■ **AIM OF THE TASK**: Answer with the exact lines of the following material from the one containing "Official homepage" through the one containing "Hello Martin, OpMo", both end lines included.

■ **GIVEN INFORMATION**:
+ + + + + + +

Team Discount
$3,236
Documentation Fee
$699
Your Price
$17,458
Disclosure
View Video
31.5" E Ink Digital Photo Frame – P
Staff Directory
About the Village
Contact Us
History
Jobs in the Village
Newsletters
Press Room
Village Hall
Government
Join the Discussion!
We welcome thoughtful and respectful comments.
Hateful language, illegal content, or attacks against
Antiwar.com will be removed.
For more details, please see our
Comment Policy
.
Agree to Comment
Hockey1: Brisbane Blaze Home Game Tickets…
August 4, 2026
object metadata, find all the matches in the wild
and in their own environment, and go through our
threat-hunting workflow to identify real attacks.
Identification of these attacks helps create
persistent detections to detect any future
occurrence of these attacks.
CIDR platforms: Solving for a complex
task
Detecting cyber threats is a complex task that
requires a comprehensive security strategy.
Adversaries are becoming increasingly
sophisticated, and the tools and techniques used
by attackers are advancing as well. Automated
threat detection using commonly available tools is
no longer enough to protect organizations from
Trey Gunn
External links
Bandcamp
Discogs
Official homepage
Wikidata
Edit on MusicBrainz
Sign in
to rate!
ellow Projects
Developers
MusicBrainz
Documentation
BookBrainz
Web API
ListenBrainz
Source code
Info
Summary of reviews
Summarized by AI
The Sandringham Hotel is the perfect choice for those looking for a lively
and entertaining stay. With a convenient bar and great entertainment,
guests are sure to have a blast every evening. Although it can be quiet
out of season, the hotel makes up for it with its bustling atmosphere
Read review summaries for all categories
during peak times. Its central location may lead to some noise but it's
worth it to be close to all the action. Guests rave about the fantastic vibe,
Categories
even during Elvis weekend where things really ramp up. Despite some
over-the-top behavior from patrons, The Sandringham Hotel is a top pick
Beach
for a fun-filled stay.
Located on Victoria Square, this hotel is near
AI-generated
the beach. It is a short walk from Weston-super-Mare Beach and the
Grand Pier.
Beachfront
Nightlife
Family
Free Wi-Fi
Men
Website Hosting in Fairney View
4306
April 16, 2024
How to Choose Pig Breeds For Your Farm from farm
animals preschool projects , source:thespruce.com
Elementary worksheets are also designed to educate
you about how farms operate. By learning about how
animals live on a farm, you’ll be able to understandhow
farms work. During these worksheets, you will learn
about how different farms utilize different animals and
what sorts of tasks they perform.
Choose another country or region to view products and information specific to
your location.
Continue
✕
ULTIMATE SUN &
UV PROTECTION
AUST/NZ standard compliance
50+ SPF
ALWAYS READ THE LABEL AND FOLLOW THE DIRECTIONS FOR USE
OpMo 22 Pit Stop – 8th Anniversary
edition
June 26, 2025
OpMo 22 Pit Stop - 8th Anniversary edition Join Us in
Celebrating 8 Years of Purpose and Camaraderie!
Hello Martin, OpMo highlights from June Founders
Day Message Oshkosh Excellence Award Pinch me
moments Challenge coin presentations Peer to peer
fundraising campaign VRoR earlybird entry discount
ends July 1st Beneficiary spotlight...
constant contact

+ + + + + + +

■ **ANSWER BOX**:
Official homepage
Wikidata
Edit on MusicBrainz
Sign in
to rate!
ellow Projects
Developers
MusicBrainz
Documentation
BookBrainz
Web API
ListenBrainz
Source code
Info
Summary of reviews
Summarized by AI
The Sandringham Hotel is the perfect choice for those looking for a lively
and entertaining stay. With a convenient bar and great entertainment,
guests are sure to have a blast every evening. Although it can be quiet
out of season, the hotel makes up for it with its bustling atmosphere
Read review summaries for all categories
during peak times. Its central location may lead to some noise but it's
worth it to be close to all the action. Guests rave about the fantastic vibe,
Categories
even during Elvis weekend where things really ramp up. Despite some
over-the-top behavior from patrons, The Sandringham Hotel is a top pick
Beach
for a fun-filled stay.
Located on Victoria Square, this hotel is near
AI-generated
the beach. It is a short walk from Weston-super-Mare Beach and the
Grand Pier.
Beachfront
Nightlife
Family
Free Wi-Fi
Men
Website Hosting in Fairney View
4306
April 16, 2024
How to Choose Pig Breeds For Your Farm from farm
animals preschool projects , source:thespruce.com
Elementary worksheets are also designed to educate
you about how farms operate. By learning about how
animals live on a farm, you’ll be able to understandhow
farms work. During these worksheets, you will learn
about how different farms utilize different animals and
what sorts of tasks they perform.
Choose another country or region to view products and information specific to
your location.
Continue
✕
ULTIMATE SUN &
UV PROTECTION
AUST/NZ standard compliance
50+ SPF
ALWAYS READ THE LABEL AND FOLLOW THE DIRECTIONS FOR USE
OpMo 22 Pit Stop – 8th Anniversary
edition
June 26, 2025
OpMo 22 Pit Stop - 8th Anniversary edition Join Us in
Celebrating 8 Years of Purpose and Camaraderie!
Hello Martin, OpMo highlights from June Founders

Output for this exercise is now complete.